We are looking forward to celebrating the first anniversary of Latin American and Latinx Visual Culture at the College Art Association’s annual conference in Chicago this week. Last year at CAA, we announced the publication of the first issue of LALVC, with scholarly articles covering historic, modern, and contemporary Latin American and Latinx topics, a Dialogues debating current issues in the state of the field, and book reviews critically assessing recently published art historical and visual culture studies scholarship. Since the publication of our first issue, we have released four additional issues showcasing interdisciplinary scholarship by a diverse group of authors based in Latin America and from across the USA. In just one year, LALVC has established a powerful digital platform for gathering creative thinkers from around the world.

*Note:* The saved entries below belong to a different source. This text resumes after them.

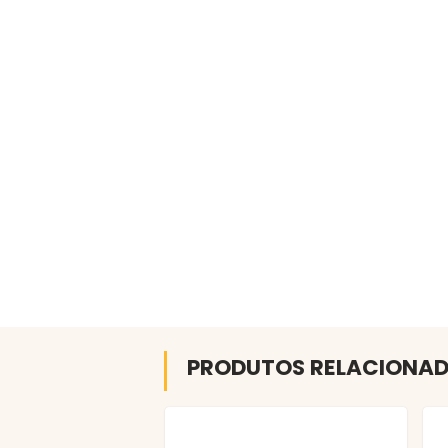
PRODUTOS RELACIONA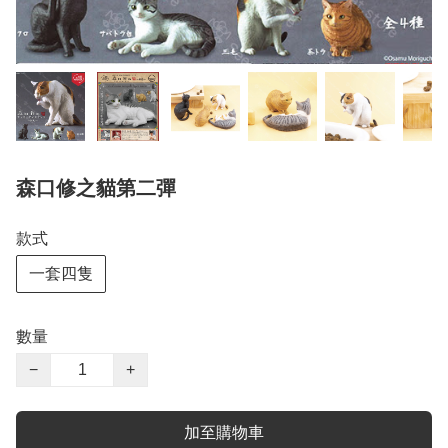
森口修之貓第二彈
款式
一套四隻
數量
−
+
加至購物車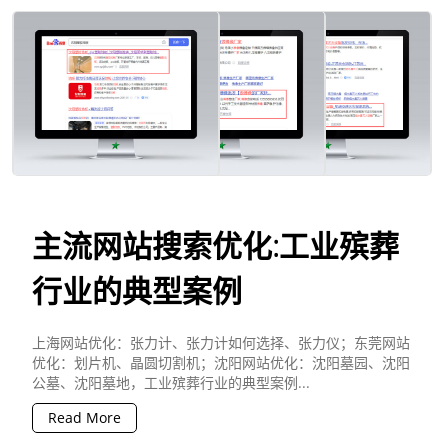
主流网站搜索优化:工业殡葬
行业的典型案例
上海网站优化：张力计、张力计如何选择、张力仪；东莞网站
优化：划片机、晶圆切割机；沈阳网站优化：沈阳墓园、沈阳
公墓、沈阳墓地，工业殡葬行业的典型案例...
Read More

As we saw just last week, when Yale University art history professor Tim Barringer wrote in a letter to CAA defending changes the university recently made to its art history curriculum, art history and visual culture studies are struggling to demonstrate their relevance in the contemporary world. According to Barringer, “Art history is a global discipline.” Barringer and his faculty are working to shape the discipline of art history to ensure that, “the diversity of the department’s faculty and our intellectual interests finds an analogue in the diversity of today’s student body.” It is the work of art history and visual culture studies in the twenty-first century to forge transcultural connections across a complex array of global intersections. Art is uniquely positioned to make it possible for us to rethink the ways we think.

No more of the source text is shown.